Big Question: My three-year-old is suddenly a pick eater, what should I do?
First of all, know that this is normal and not at all uncommon. By the age of three, most children are speaking in complete sentences, and they are using this verbal ability to assert themselves… in all areas of their lives. While maddening at times, try to take a deep breath and remember that this is how children learn to figure out their needs and how to fulfill them.
It is also common for parents to place a lot of pressure on children to eat. We worry that they aren't getting enough nutrients and we want to avoid the irritability that comes with a hungry child. If this is happening at your house, try to back off a little. You can increase the possibility that your children will be hungry at mealtimes, by adhering to a schedule of three small meals and two snacks per day. Dessert should be served on special occasions and not be part of a daily battle called …“okay, two more bites and then you can have the cookie.” We’ve all been down this road or witnessed the dynamic in other families, and it makes mealtime tedious and not the relaxed time together that it should be.

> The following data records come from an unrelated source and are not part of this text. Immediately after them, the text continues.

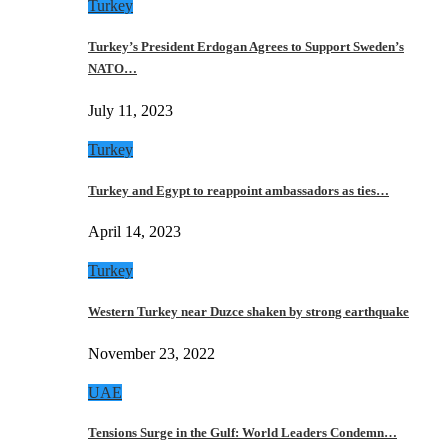
Turkey
Turkey’s President Erdogan Agrees to Support Sweden’s
NATO…
July 11, 2023
Turkey
Turkey and Egypt to reappoint ambassadors as ties…
April 14, 2023
Turkey
Western Turkey near Duzce shaken by strong earthquake
November 23, 2022
UAE
Tensions Surge in the Gulf: World Leaders Condemn…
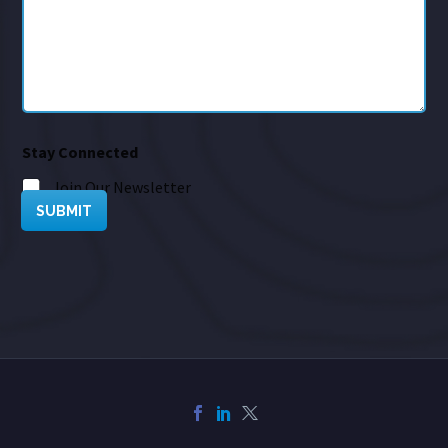
Stay Connected
Join Our Newsletter
SUBMIT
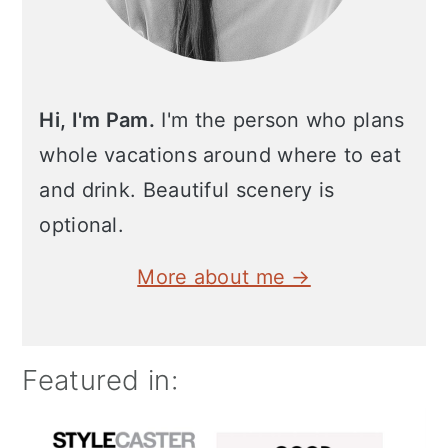
Hi, I'm Pam.
I'm the person who plans
whole vacations around where to eat
and drink. Beautiful scenery is
optional.
More about me →
Featured in:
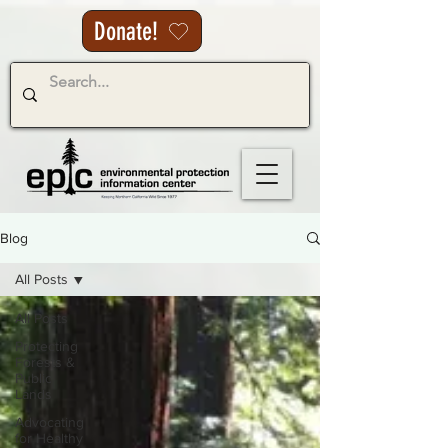
Donate!
Blog
All Posts
All Posts
Protecting
Forests &
Public
Lands
Advocating
for Healthy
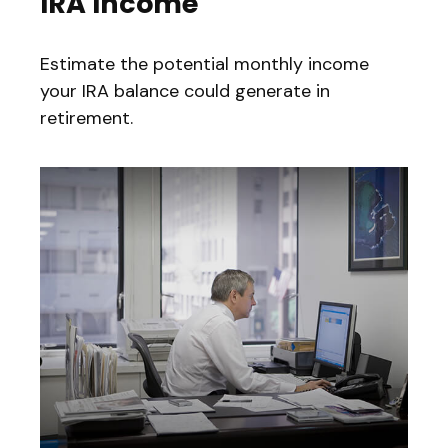
IRA Income
Estimate the potential monthly income
your IRA balance could generate in
retirement.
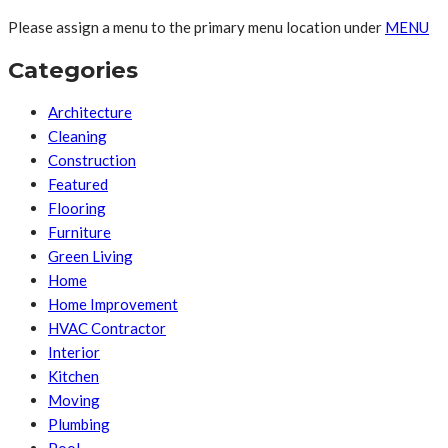
Please assign a menu to the primary menu location under
MENU
Categories
Architecture
Cleaning
Construction
Featured
Flooring
Furniture
Green Living
Home
Home Improvement
HVAC Contractor
Interior
Kitchen
Moving
Plumbing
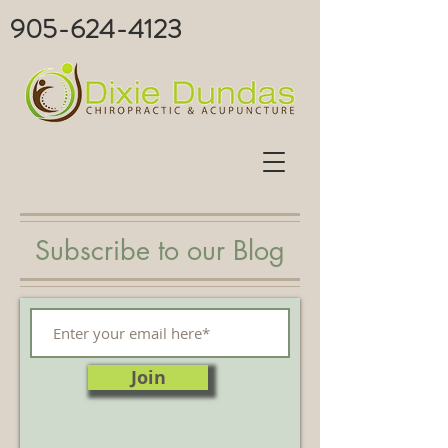
905-624-4123
Subscribe to our Blog
Join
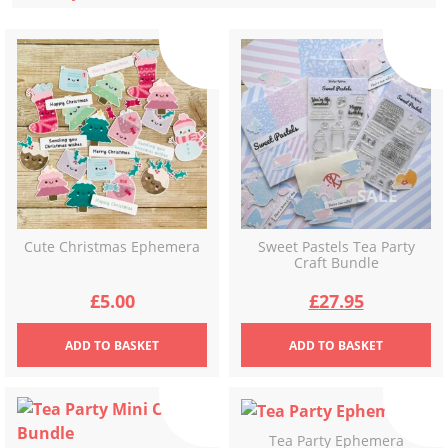
latest
Cute Christmas Ephemera
Sweet Pastels Tea Party
Craft Bundle
Original
Current
£
5.00
£
27.95
price
price
ADD
TO BASKET
ADD
TO BASKET
was:
is:
£34.92.
£27.95.
Tea Party Ephemera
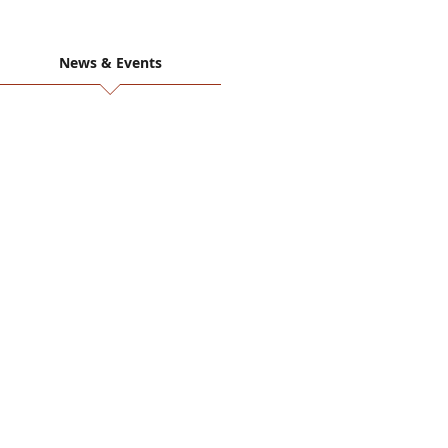
News & Events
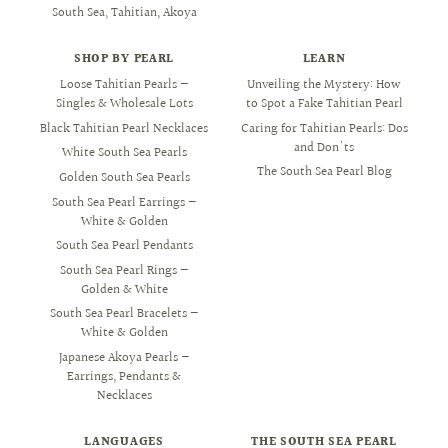
South Sea, Tahitian, Akoya
SHOP BY PEARL
LEARN
Loose Tahitian Pearls —
Unveiling the Mystery: How
Singles & Wholesale Lots
to Spot a Fake Tahitian Pearl
Black Tahitian Pearl Necklaces
Caring for Tahitian Pearls: Dos
and Don'ts
White South Sea Pearls
The South Sea Pearl Blog
Golden South Sea Pearls
South Sea Pearl Earrings —
White & Golden
South Sea Pearl Pendants
South Sea Pearl Rings —
Golden & White
South Sea Pearl Bracelets —
White & Golden
Japanese Akoya Pearls —
Earrings, Pendants &
Necklaces
LANGUAGES
THE SOUTH SEA PEARL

The other common pitfall is asking a child what they want to eat. This isn’t always problematic, but more often than not when you ask a three or four year old if they want pasta for lunch, you are sending them the message that your kitchen is a restaurant with multiple meal options. Choices, especially for a young child, can be overwhelming. You know your child best and if what you are serving is being met with resistance, try offering a choice of two foods, but not more.
And finally, the likelihood that children will try new things or eat healthily is increased when they are involved in meal preparation. I’ve never met a child that didn’t like to cook or bake. When they have had a hand in making food, they can’t resist trying it.